Chestnut in the half light

Chestnut-sided Warbler, Magee Marsh Wildlife Area, Oak Harbor, Ohio

Tonight after we closed up at Optics Alley
at the Biggest Week in American Birding,
the warblers on the boardwalk at Magee
Marsh were working as close as you will
ever see them, closer than you will ever
see them anywhere other than Magee. Cape
May, Blackburnian, Chestnut-sided, Black-throated
Blue, Magnolia, Black-throated Green, all within
feet and at, or below, eye-level, and lots of
Ovenbirds scurrying around in the leaf-litter
right under the boardwalk…but it was so
dark, with the lateness of the day and the
heavy overcast, in those dense swampy woods
that the camera struggled to focus and strained
at the limits of exposure. Still who could
resist those bright bodies in the dim light
teasing our trigger fingers and filling memory
cards, hoping against hope for those intimate
portraits of busy warblers at arm’s length.

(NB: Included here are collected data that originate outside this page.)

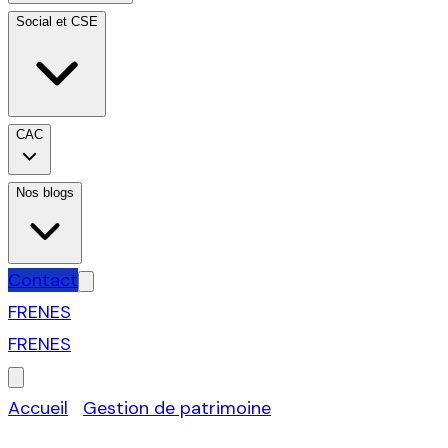
Social et CSE
CAC
Nos blogs
Contact
FR
EN
ES
FR
EN
ES
Accueil
›
Gestion de patrimoine
›
Location meublée
LMP / LMNP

Like I said in the poem…who can resist. This is an ISO 2500 shot, certainly pushing the limits of my Sony’s 1 inch sensor, but still…such a bird and such a pose! Chestnut-sided Warbler, close and totally unconscious of the admiring humans on the boardwalk at Magee Marsh. This is what the Biggest Week in American Birding is all about. Sony RX10iv at 600mm. Program mode. 1/250th @ f4 @ ISO 2500. Processed in Polarr.